__The task__. Leave the pictures out, and repeat exactly every line from the one with "letras de nosso" through the end of the data below.

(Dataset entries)
□ □ □ □

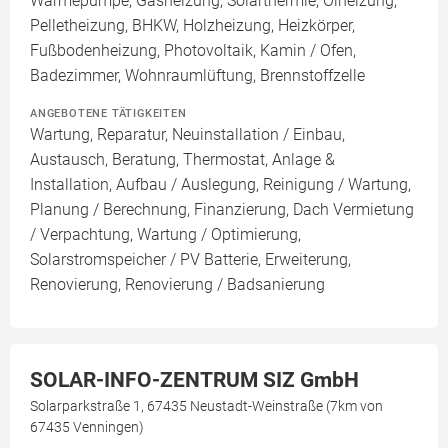
Wärmepumpe, Gasheizung, Solarthermie, Ölheizung,
Pelletheizung, BHKW, Holzheizung, Heizkörper,
Fußbodenheizung, Photovoltaik, Kamin / Ofen,
Badezimmer, Wohnraumlüftung, Brennstoffzelle
ANGEBOTENE TÄTIGKEITEN
Wartung, Reparatur, Neuinstallation / Einbau,
Austausch, Beratung, Thermostat, Anlage &
Installation, Aufbau / Auslegung, Reinigung / Wartung,
Planung / Berechnung, Finanzierung, Dach Vermietung
/ Verpachtung, Wartung / Optimierung,
Solarstromspeicher / PV Batterie, Erweiterung,
Renovierung, Renovierung / Badsanierung
SOLAR-INFO-ZENTRUM SIZ GmbH
Solarparkstraße 1, 67435 Neustadt-Weinstraße (7km von
67435 Venningen)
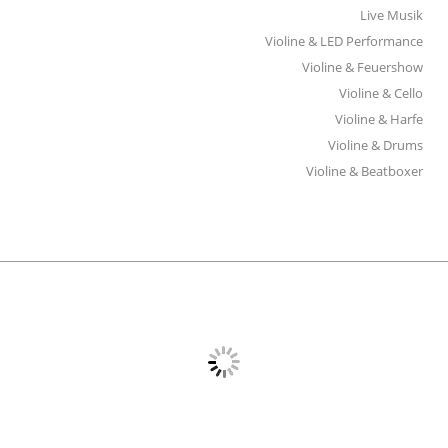
Live Musik
Violine & LED Performance
Violine & Feuershow
Violine & Cello
Violine & Harfe
Violine & Drums
Violine & Beatboxer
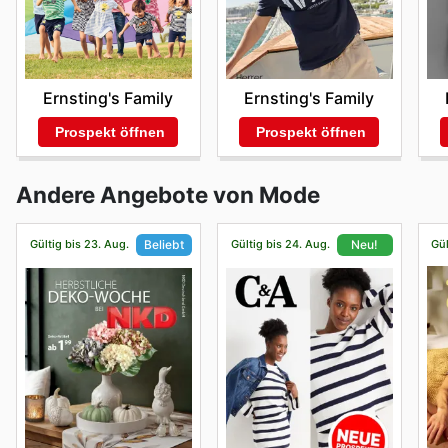
Ernsting's Family
Ernsting's Family
Prospekt öffnen
Prospekt öffnen
Andere Angebote von Mode
Gültig bis 23. Aug.
Gültig bis 24. Aug.
Gül
Beliebt
Neu!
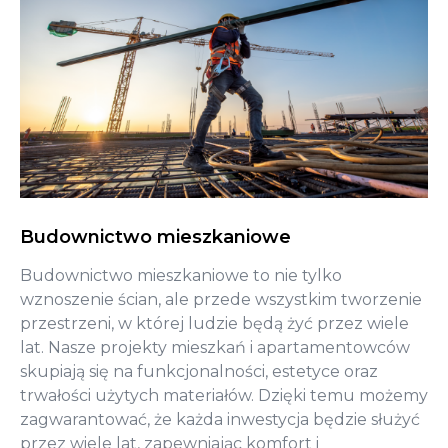
Budownictwo mieszkaniowe
Budownictwo mieszkaniowe to nie tylko
wznoszenie ścian, ale przede wszystkim tworzenie
przestrzeni, w której ludzie będą żyć przez wiele
lat. Nasze projekty mieszkań i apartamentowców
skupiają się na funkcjonalności, estetyce oraz
trwałości użytych materiałów. Dzięki temu możemy
zagwarantować, że każda inwestycja będzie służyć
przez wiele lat, zapewniając komfort i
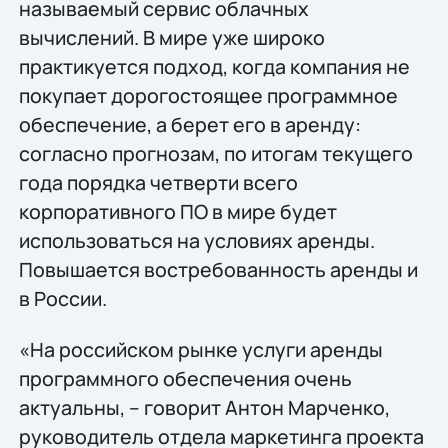
называемый сервис облачных
вычислений. В мире уже широко
практикуется подход, когда компания не
покупает дорогостоящее программное
обеспечение, а берет его в аренду:
согласно прогнозам, по итогам текущего
года порядка четверти всего
корпоративного ПО в мире будет
использоваться на условиях аренды.
Повышается востребованность аренды и
в России.
«На российском рынке услуги аренды
программного обеспечения очень
актуальны, – говорит Антон Марченко,
руководитель отдела маркетинга проекта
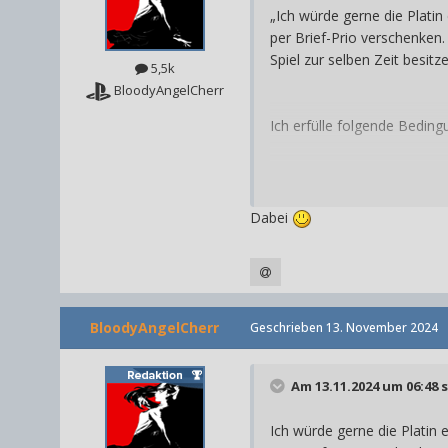
„
Ich
würde gerne die Platin
per Brief-Prio verschenke
Spiel zur selben Zeit besit
5,5k
BloodyAngelCherr
Ich
erfülle folgende Beding
Ich würde es mit Guide dur
Dabei
BloodyAngelCherr
Geschrieben
13. November 2024
Am 13.11.2024 um 06:48 
Ich würde gerne die Platin 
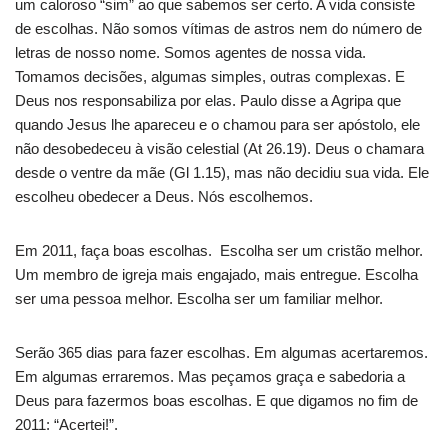
um caloroso “sim” ao que sabemos ser certo. A vida consiste
de escolhas. Não somos vítimas de astros nem do número de
letras de nosso nome. Somos agentes de nossa vida.
Tomamos decisões, algumas simples, outras complexas. E
Deus nos responsabiliza por elas. Paulo disse a Agripa que
quando Jesus lhe apareceu e o chamou para ser apóstolo, ele
não desobedeceu à visão celestial (At 26.19). Deus o chamara
desde o ventre da mãe (Gl 1.15), mas não decidiu sua vida. Ele
escolheu obedecer a Deus. Nós escolhemos.
Em 2011, faça boas escolhas. Escolha ser um cristão melhor.
Um membro de igreja mais engajado, mais entregue. Escolha
ser uma pessoa melhor. Escolha ser um familiar melhor.
Serão 365 dias para fazer escolhas. Em algumas acertaremos.
Em algumas erraremos. Mas peçamos graça e sabedoria a
Deus para fazermos boas escolhas. E que digamos no fim de
2011: “Acertei!”.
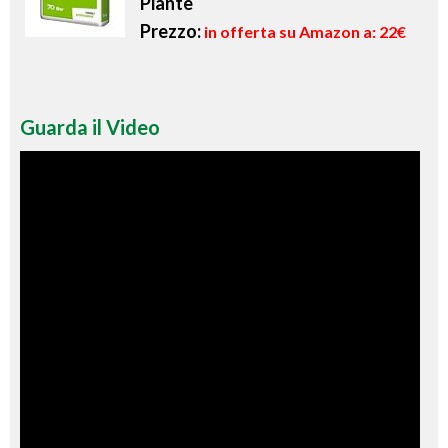
Piante
Prezzo:
in offerta su Amazon a: 22€
Guarda il Video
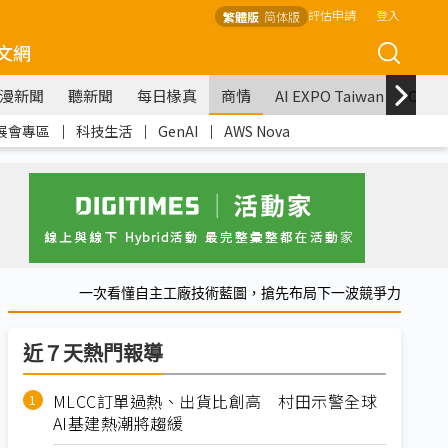
評估申請
登入
繁體版
简体版
文網
漫新聞
聽新聞
每日椽真
商情
AI EXPO Taiwan
COM
展會專區
｜
科技生活
｜
GenAI
｜
AWS Nova
一次看懂自主工廠技術藍圖，搶先布局下一波競爭力
近７天熱門報導
MLCC訂單過熱、出貨比創高 村田示警全球
AI基建熱潮將趨緩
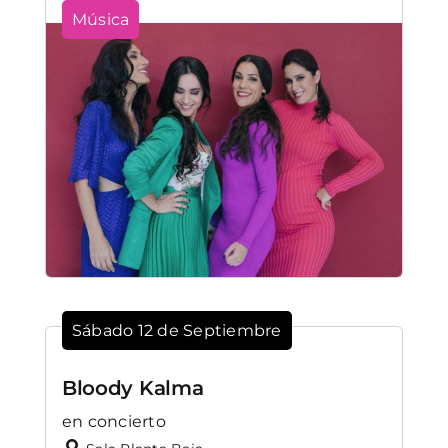
Música
Sábado 12 de Septiembre
Bloody Kalma
en concierto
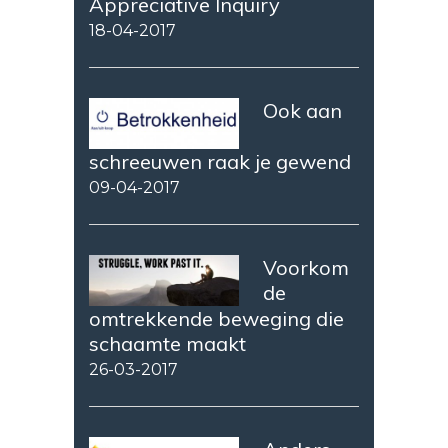
Appreciative Inquiry
18-04-2017
Ook aan
schreeuwen raak je gewend
09-04-2017
Voorkom
de
omtrekkende beweging die
schaamte maakt
26-03-2017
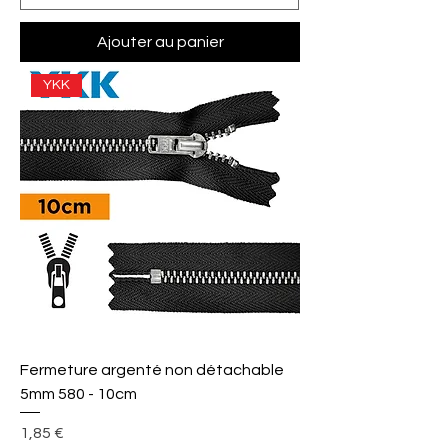
Ajouter au panier
YKK
Fermeture argenté non détachable
5mm 580 - 10cm
Prix
1,85 €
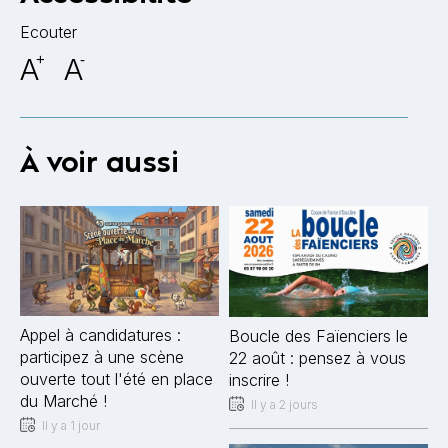
Ecouter
A
+
A
-
À voir aussi
Appel à candidatures :
Boucle des Faïenciers le
participez à une scène
22 août : pensez à vous
ouverte tout l'été en place
inscrire !
du Marché !
Il y a 2 jours
Il y a 1 jour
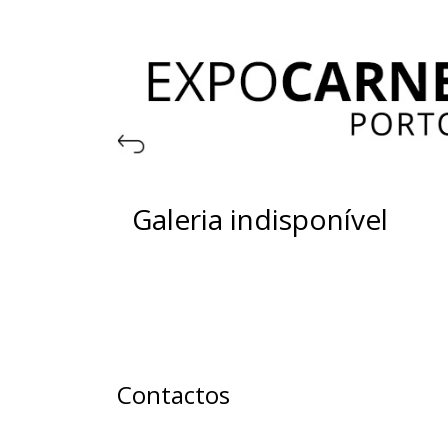
Galeria indisponível
Contactos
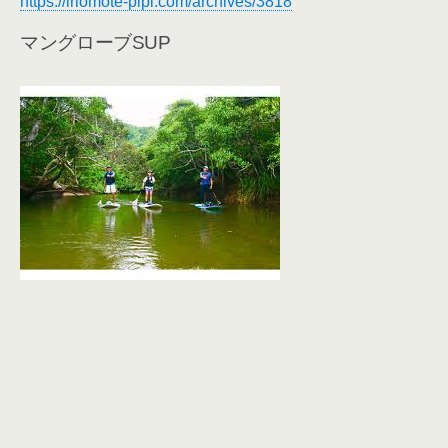
https://iriomote-pipi.com/archives/3818
マングローブSUP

□ □ □ □

__Written answer__.
letras de nosso nome. Somos agentes de nossa vida.
Tomamos decisões, algumas simples, outras complexas. E
Deus nos responsabiliza por elas. Paulo disse a Agripa que
quando Jesus lhe apareceu e o chamou para ser apóstolo, ele
não desobedeceu à visão celestial (At 26.19). Deus o chamara
desde o ventre da mãe (Gl 1.15), mas não decidiu sua vida. Ele
escolheu obedecer a Deus. Nós escolhemos.
Em 2011, faça boas escolhas. Escolha ser um cristão melhor.
Um membro de igreja mais engajado, mais entregue. Escolha
ser uma pessoa melhor. Escolha ser um familiar melhor.
Serão 365 dias para fazer escolhas. Em algumas acertaremos.
Em algumas erraremos. Mas peçamos graça e sabedoria a
Deus para fazermos boas escolhas. E que digamos no fim de
2011: “Acertei!”.
Piante
Prezzo:
in offerta su Amazon a: 22€
Guarda il Video
評估申請
登入
繁體版
简体版
文網
漫新聞
聽新聞
每日椽真
商情
AI EXPO Taiwan
COM
展會專區
｜
科技生活
｜
GenAI
｜
AWS Nova
一次看懂自主工廠技術藍圖，搶先布局下一波競爭力
近７天熱門報導
MLCC訂單過熱、出貨比創高 村田示警全球
AI基建熱潮將趨緩
Música
Sábado 12 de Septiembre
Bloody Kalma
en concierto
Appreciative Inquiry
18-04-2017
Ook aan
schreeuwen raak je gewend
09-04-2017
Voorkom
de
omtrekkende beweging die
schaamte maakt
26-03-2017
Ajouter au panier
YKK
Fermeture argenté non détachable
5mm 580 - 10cm
Prix
1,85 €
Ecouter
A
+
A
-
À voir aussi
Appel à candidatures :
Boucle des Faïenciers le
participez à une scène
22 août : pensez à vous
ouverte tout l'été en place
inscrire !
du Marché !
Il y a 2 jours
Il y a 1 jour
Galeria indisponível
Contactos
https://iriomote-pipi.com/archives/3818
マングローブSUP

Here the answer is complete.